Tuesday, November 21, 2017

CIOs as “Chief Innovation Officer”: Three Management in Innovation Management

Innovation is not serendipity. There is the multitude of management disciplines to get it right.

The definition of innovation is simple, it is about transforming novel idea and achieving its business value. It is about gaining benefit by doing something different. Innovations in the digital era are coming at seemingly much fast space, with changes and potential disruptions, and therefore, innovation management also becomes more complex and dynamic. Here are three management disciplines in innovation management.


Observation Management: Today’s business become hyper-competitive and super-complex, and the world has also become more interconnected and interdependent than ever. The first step for innovation is always observation, following by questioning, experimenting, and networking. The progressive enterprise needs to learn and grow through observation; by observation, you recognize the pattern, by observation, you connect the things; by observation, you associate the best services cross the industrial or geographic boundary. The "Observing" phase is all about the 'sensors' that you can deploy. There are three stages of “Observation”: The best observations come from staying still and trying to understand what you're observing is all about. Secondly, what you see depends very much on what you are familiar with and on the parading, your personal perception. Thirdly, cognitive science confirms that what you see depends very much on your goals and on what you concentrate on given the limited amount of working memory available. Before taking actions, start a deep observation to understand your business, and assess the business stage in an innovation life cycle of the business. To fuel innovation, staying a novice of some sort, keep fresh eyes, with the beginner’s mind, to observe deeper: By observing the industry and emerging technology trend, the business can adjust the strategy, capture the business innovation opportunities, set the right priority to strike the right balance of functioning well today and prepare for the future. By observing people - either customers or employees deeper, the business can understand their pain points, and figure out how to provide innovative products/services to delight them. Therefore, observation is not just some “nice to have” activities, but needs to become the digital management discipline which can fuel innovation.

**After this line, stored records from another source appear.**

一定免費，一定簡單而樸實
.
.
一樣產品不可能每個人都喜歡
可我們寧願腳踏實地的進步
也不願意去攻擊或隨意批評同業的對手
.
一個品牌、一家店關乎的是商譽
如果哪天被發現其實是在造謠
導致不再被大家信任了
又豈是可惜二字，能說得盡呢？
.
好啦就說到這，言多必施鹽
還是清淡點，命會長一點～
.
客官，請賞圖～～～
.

Resource Management: Organizations have limited resources, many businesses took a big bite of resource to keep the lights on, only left very little for doing innovation. Thus, resource management becomes an important management discipline to improve innovation effectiveness and efficiency. In fact, the essence of innovation is about how to manage people, assets, and resource to meet the business goals for innovation. You need to make sure the right people are put in the right position with the right talent to manage innovation. You need to make sure the management is forward-looking enough for “doing more with innovation.” The resource is assigned scientifically, to make sure that your company has a steady flow of fresh ideas floating in your innovation pipeline, and you need a methodological platform that allows you to do that in an efficient way. Innovation needs to be the collective habit of the business, you have to live it and breathe it every day, otherwise, you don’t feel accomplished. Innovation is a management process and business competency. It requires much more time, energy, passion, courage, experimentation, retreat, and reflection to get clear and focused on the innovative idea, business model, process or solution, and to then enact, embody and execute in a disciplined way.

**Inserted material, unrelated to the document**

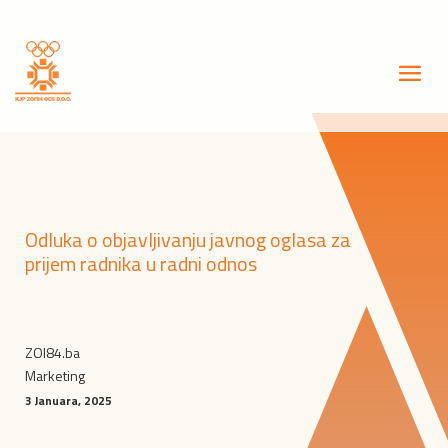
Odluka o objavljivanju javnog oglasa za
prijem radnika u radni odnos
ZOI84.ba
Marketing
3 Januara, 2025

Metrics Management: You can only manage what you measure. There is no exception for innovation. Thus, metrics management is a crucial component of innovation management. Metrics provide feedback. Metrics are part of transparent visual management allowing pulling all resources for orchestrating innovation. It’s important to set guidelines for developing customized innovation metrics. Normally organizations look for metrics for measuring business results generated by innovation efforts. There are good reasons to focus on top line vs bottom line benefit from innovation. You choose the Key Performance Indicators by deciding which are seen as critical to making progress in order to deliver more innovations. Often, poor-defined metrics can mislead, create the other layer of complications, cause confusion or suck the energy. Innovation performance indicators need to focus on measuring quality, quantity, time, cost, revenue growth, profit improvement, margin targets, product variety for stability, turnover, shareholder/owner return and talent sustainability, etc.


Innovation means something new and valuable. Innovation is relative and has a context. But innovation is not serendipity. There is the multitude of management disciplines to get it right. Innovation Management needs to take a balanced approach to provide maximal freedom for ideators, and then set straightforward process for converting an idea into an implementable innovation, to achieve its commercial value and bring high-performance business results.